:: What is expected ::
Report each line from the data below that holds the word "meme".

:: Data under study ::
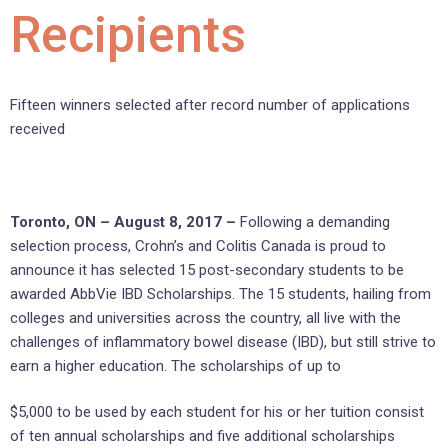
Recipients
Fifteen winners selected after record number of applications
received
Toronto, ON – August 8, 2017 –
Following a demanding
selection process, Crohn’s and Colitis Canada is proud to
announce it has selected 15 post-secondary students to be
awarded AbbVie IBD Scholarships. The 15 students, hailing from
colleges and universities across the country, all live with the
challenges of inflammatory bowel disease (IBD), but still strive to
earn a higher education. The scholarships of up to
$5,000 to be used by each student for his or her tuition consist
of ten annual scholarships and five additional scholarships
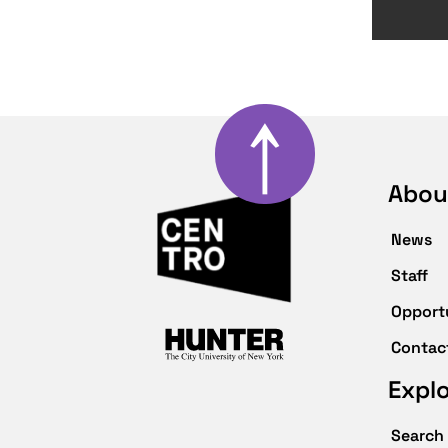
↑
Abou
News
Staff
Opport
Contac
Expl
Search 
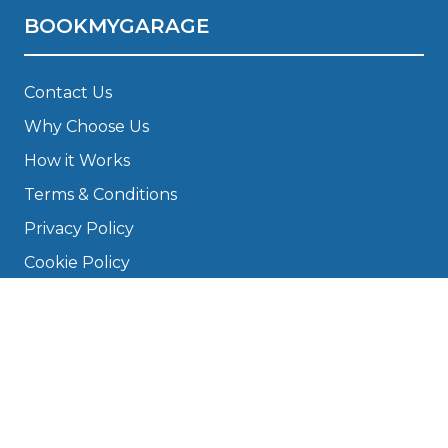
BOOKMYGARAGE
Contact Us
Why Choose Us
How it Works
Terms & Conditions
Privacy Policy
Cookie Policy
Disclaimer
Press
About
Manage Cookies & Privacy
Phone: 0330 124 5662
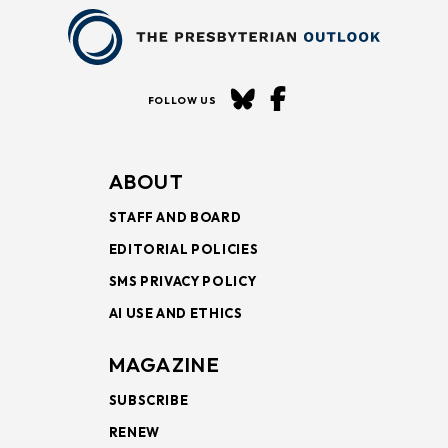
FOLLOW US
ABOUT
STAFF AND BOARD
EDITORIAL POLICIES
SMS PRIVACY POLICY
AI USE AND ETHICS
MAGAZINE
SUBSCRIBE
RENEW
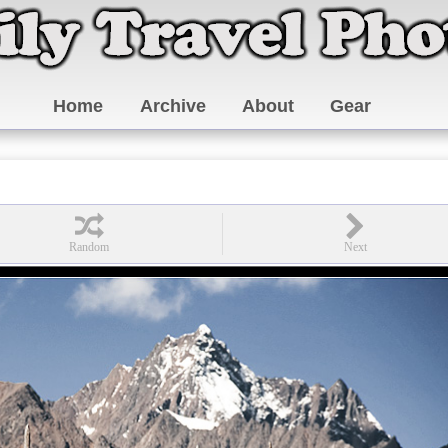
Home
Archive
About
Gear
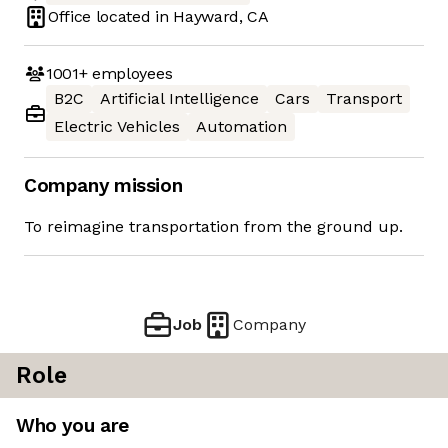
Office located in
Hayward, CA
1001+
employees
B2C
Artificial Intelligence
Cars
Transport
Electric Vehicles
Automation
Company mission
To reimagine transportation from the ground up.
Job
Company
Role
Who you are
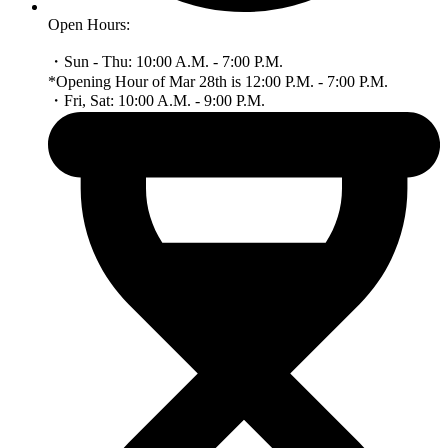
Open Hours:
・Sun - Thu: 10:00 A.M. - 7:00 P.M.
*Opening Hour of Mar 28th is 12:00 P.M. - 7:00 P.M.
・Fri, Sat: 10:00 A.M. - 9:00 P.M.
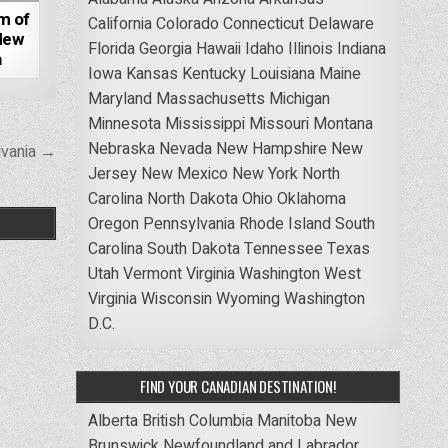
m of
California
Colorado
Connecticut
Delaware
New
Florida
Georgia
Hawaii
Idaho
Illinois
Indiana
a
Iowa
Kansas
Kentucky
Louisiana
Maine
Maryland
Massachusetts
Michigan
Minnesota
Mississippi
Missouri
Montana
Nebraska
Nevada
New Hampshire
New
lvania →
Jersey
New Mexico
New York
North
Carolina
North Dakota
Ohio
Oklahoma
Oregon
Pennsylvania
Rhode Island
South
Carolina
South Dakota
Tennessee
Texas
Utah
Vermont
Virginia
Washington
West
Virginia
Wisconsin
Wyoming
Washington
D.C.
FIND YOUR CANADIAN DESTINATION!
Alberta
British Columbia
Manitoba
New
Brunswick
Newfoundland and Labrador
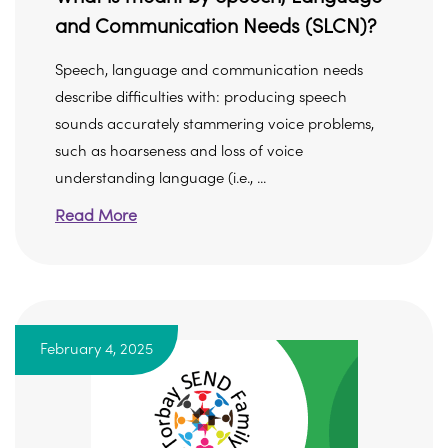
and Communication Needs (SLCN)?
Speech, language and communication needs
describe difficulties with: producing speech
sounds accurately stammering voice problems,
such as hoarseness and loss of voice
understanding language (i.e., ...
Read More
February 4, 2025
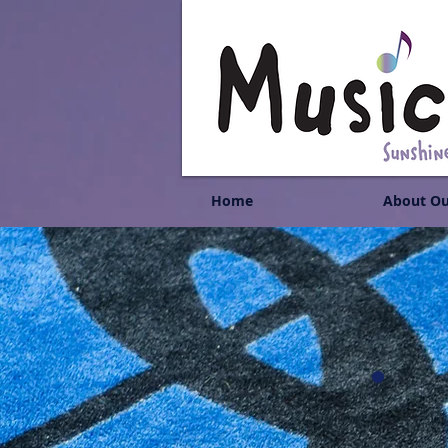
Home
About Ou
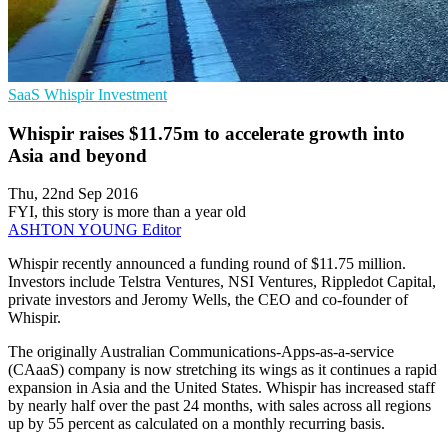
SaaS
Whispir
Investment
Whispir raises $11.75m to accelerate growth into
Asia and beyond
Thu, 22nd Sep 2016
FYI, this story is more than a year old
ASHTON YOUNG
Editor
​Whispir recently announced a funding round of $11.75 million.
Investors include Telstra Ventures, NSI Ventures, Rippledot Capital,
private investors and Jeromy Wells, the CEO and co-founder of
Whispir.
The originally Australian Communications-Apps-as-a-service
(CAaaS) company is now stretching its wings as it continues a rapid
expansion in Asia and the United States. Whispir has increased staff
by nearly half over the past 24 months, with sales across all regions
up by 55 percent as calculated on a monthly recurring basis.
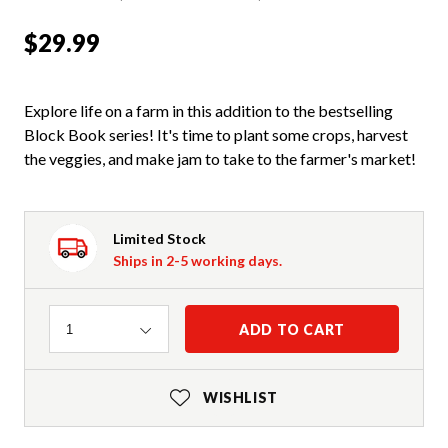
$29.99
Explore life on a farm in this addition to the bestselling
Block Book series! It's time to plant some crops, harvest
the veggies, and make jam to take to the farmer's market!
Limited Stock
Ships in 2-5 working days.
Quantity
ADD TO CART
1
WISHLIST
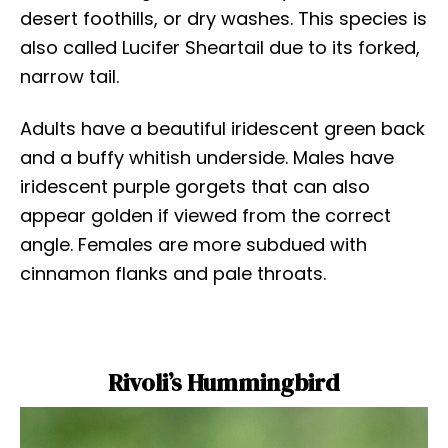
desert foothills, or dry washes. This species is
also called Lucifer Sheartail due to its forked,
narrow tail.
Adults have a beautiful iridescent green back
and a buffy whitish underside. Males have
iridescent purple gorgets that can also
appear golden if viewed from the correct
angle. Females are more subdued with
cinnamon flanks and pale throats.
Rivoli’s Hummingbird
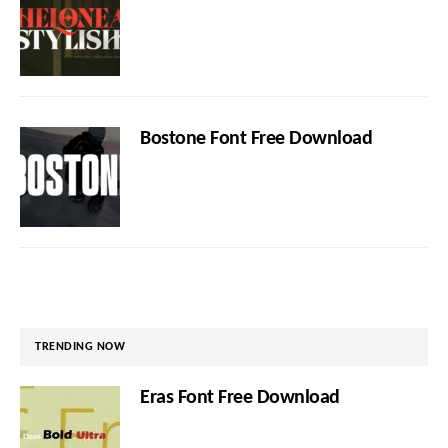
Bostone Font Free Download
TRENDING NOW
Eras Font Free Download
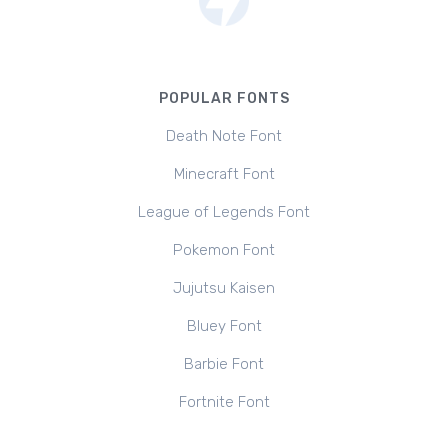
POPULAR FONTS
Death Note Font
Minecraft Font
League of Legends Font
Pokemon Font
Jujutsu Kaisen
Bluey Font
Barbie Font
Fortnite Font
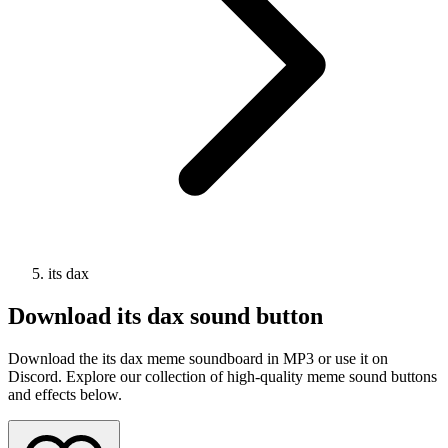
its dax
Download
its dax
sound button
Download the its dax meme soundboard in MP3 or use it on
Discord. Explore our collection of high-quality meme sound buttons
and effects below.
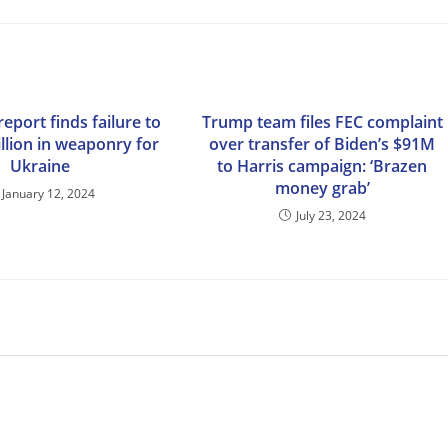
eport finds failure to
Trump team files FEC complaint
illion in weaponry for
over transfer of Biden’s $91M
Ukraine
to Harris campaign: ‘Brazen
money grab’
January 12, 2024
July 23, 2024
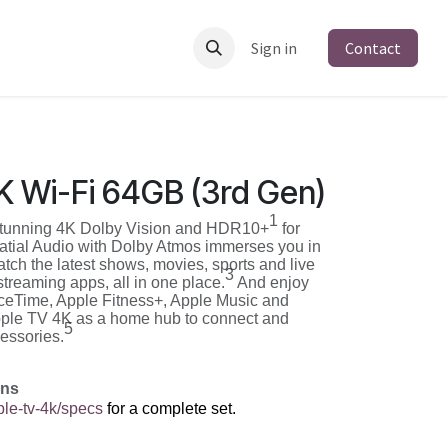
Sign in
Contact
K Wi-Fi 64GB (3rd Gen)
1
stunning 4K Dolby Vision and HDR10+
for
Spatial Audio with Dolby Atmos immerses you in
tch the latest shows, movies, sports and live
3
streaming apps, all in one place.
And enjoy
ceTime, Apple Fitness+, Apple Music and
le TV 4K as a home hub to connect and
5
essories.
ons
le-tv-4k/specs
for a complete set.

:: Completed task ::
Download the its dax meme soundboard in MP3 or use it on
Discord. Explore our collection of high-quality meme sound buttons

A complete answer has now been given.